Tidak ada hal hebat dan pandangan khusus dariku tentang keperawanan ini. Kali ini, aku hanya ingin mengajukan pertanyaan-pertanyaan yang sebenarnya aku pikirkan sendiri belakangan ini.
Seperti, apabila wanita yang ingin kita nikahi ternyata pernah ciuman dan sudah disentuh di berbagai area sensitif, akankah kita mau menerimanya? Ketika ia tidak pernah berhubungan sex, tetapi sering melakukan blowjob, apakah kita bisa menganggapnya sebagai perawan? Atau Apabila ia hanya melakukan anal dan menjaga vaginanya tetap tidak tersentuh, bisakah kita menganggapnya sebagai perawan dan mampukah kita menerimanya?
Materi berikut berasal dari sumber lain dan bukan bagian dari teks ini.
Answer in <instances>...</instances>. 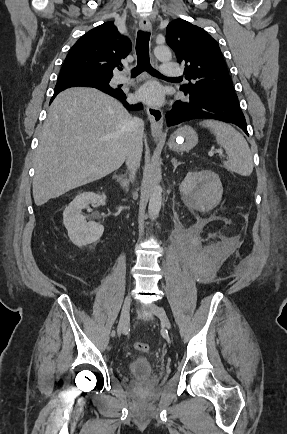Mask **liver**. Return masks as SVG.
<instances>
[{"mask_svg": "<svg viewBox=\"0 0 287 434\" xmlns=\"http://www.w3.org/2000/svg\"><path fill=\"white\" fill-rule=\"evenodd\" d=\"M132 119L118 100L99 90L77 87L59 93L39 136L35 204L119 169L130 146Z\"/></svg>", "mask_w": 287, "mask_h": 434, "instance_id": "6515ba94", "label": "liver"}]
</instances>
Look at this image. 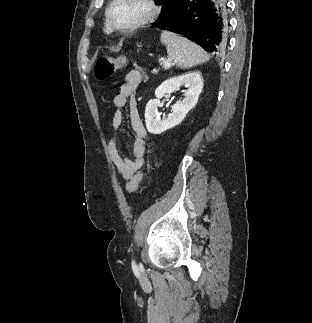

Dan ketika ia tidak pernah disentuh oleh orang lain sekalipun, tetapi sering atau pernah menggunakan dildo yang mungkin saja ukurannya lebih besar daripada penis asli untuk melampiaskan nafsunya, bisakah kita menyebut ia sebagai seorang perawan?
Dan apabila ia tidak pernah memiliki keinginan untuk melakukan itu semua, tetapi ia malah menjadi korban dari pemerkosaan, apakah kita pantas untuk menyebutnya tidak perawan? Hal terberat dari semua itu dan membutuhkan kelapangan dada adalah, bisakah kita menerima mereka yang sebenarnya hanya korban dari orang-orang bejat.
Inilah yang aku katakan bahwa definisi keperawanan itu bisa sangat luas dan subjektif. Apalagi di Negara kita yang masih cukup konservatif, aku yakin kebanyakan orang akan menjawab tidak atas pertanyaan-pertanyaanku tadi.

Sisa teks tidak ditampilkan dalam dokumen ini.